You can tell which is the interesting file there…

Opening up the Encryption file, we find a bunch of keys

Plus a bunch of methods for doing encryption and decryption.

Since I don’t know ActionScript, my first though was to try convert it to C#, but decided it would be better to just get it working in a standalone Actionscript app.

After a bit of Googling I found a free Actionscript editor called FlashDevelop.

I downloaded that, pasted the whole encryption file, and got it working in a little app to encrypt and decrypt these strings.

So back to the first login call we looked at, if we decrypt that, it shows that params is:

Calling the API with that returns a user ID.

Next, it does another call to the API, which looks the same as the first login call (obviously with a different value for params. This call returns the users profile.

Decrypting this one we can see the parameter is

3 points if you can see what is wrong here…

Yup, there is no session key, or auth, or anything checking that the person getting the profile is that same person.

So after we know an ID, all we need to do is call http://www.sterkinekor.com/profile/script_newsite.php?params= with a query string of the encrypted version of: method=login_profile&id=1234

And yes, ID’s were sequential.

Calling login_profile returns all the usual details of an account, like the person’s name, surname, email.
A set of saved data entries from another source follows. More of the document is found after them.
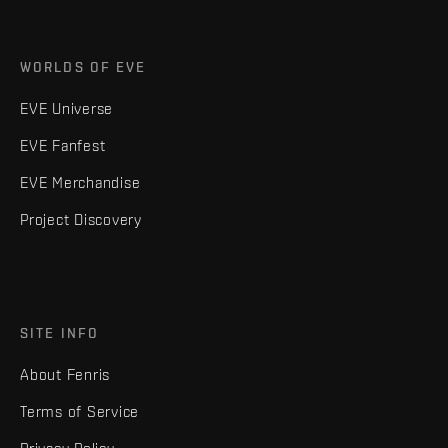
WORLDS OF EVE
EVE Universe
EVE Fanfest
EVE Merchandise
Project Discovery
SITE INFO
About Fenris
Terms of Service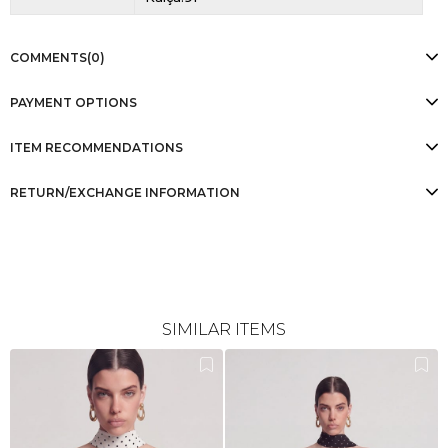
COMMENTS
(0)
PAYMENT OPTIONS
ITEM RECOMMENDATIONS
RETURN/EXCHANGE INFORMATION
SIMILAR ITEMS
Oh…and their plaintext password.

Here is an example of an account response. Obviously I’ve replaced identifying information with ***:

Not all profiles had every field (like addresses for instance). Here is a list of all the fields:

As a side note, it’s interesting that there is a PHP session key in the headers and response body. They just never use it.

Next I wanted to see if I could pull all of the accounts. I already had the encryption code working in my FlashDevelop project, so I wrote some crappy ActionScript that went through all the ID’s, encrypted a call for that ID to get the profile, and then saved that out to a bunch of text files (I say a bunch because when you’re dealing with this many items, things get big).
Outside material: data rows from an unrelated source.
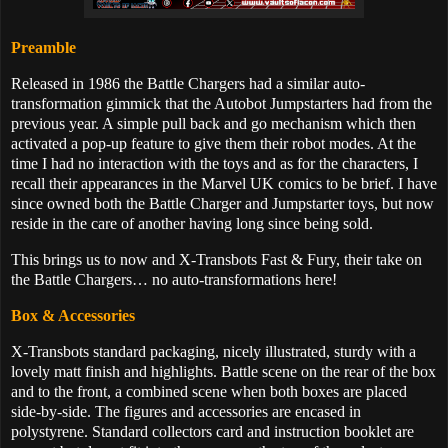
Preamble
Released in 1986 the Battle Chargers had a similar auto-
transformation gimmick that the Autobot Jumpstarters had from the
previous year. A simple pull back and go mechanism which then
activated a pop-up feature to give them their robot modes. At the
time I had no interaction with the toys and as for the characters, I
recall their appearances in the Marvel UK comics to be brief. I have
since owned both the Battle Charger and Jumpstarter toys, but now
reside in the care of another having long since being sold.
This brings us to now and X-Transbots Fast & Fury, their take on
the Battle Chargers… no auto-transformations here!
Box & Accessories
X-Transbots standard packaging, nicely illustrated, sturdy with a
lovely matt finish and highlights. Battle scene on the rear of the box
and to the front, a combined scene when both boxes are placed
side-by-side. The figures and accessories are encased in
polystyrene. Standard collectors card and instruction booklet are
These files looked like this:

Next I needed to do 6.7 million calls to their API. I tried a whole bunch of scraping and data dumping software, and they were all just too slow.

So eventually I gave up and just wrote a little C# app that spun up about 200 concurrent requests at a time and pulled the data nice and quickly.
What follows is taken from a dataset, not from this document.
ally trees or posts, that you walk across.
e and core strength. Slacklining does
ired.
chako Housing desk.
I did hit something interesting at this point though. From my single home internet connection, after doing a few hundred calls the API would just start breaking and return an error that it couldn’t contact the database. Obviously I didn’t want to break their whole system, so I artificially slowed down the requests to the point where it didn’t cause any slow down for them.

A few quick points of stuff they did wrong

  • No HTTPS, so everything is sent insecurely over the wire
  • Using their own magical encryption
  • No authentication on profile requests
  • They were returning what looks to be the entire user record out of the database – including plaintext password
  • Storing passwords in the database in plaintext
  • The API couldn’t handle the load from a single home-internet connection. This is kind of bizarre for a company of this size.
  • As far as I can tell, they had no monitoring of their service. After doing all the above, I got through to the person who I was told was in charge of the platform, and they sounded surprised that I had done this.
    A) If their service was getting hit with downtime, they should probably have some automated warnings
    B) An API as big as this should probably notify the admins when it gets hit with 6.7million queries in a day – when it likely only got tens of thousands in previous days.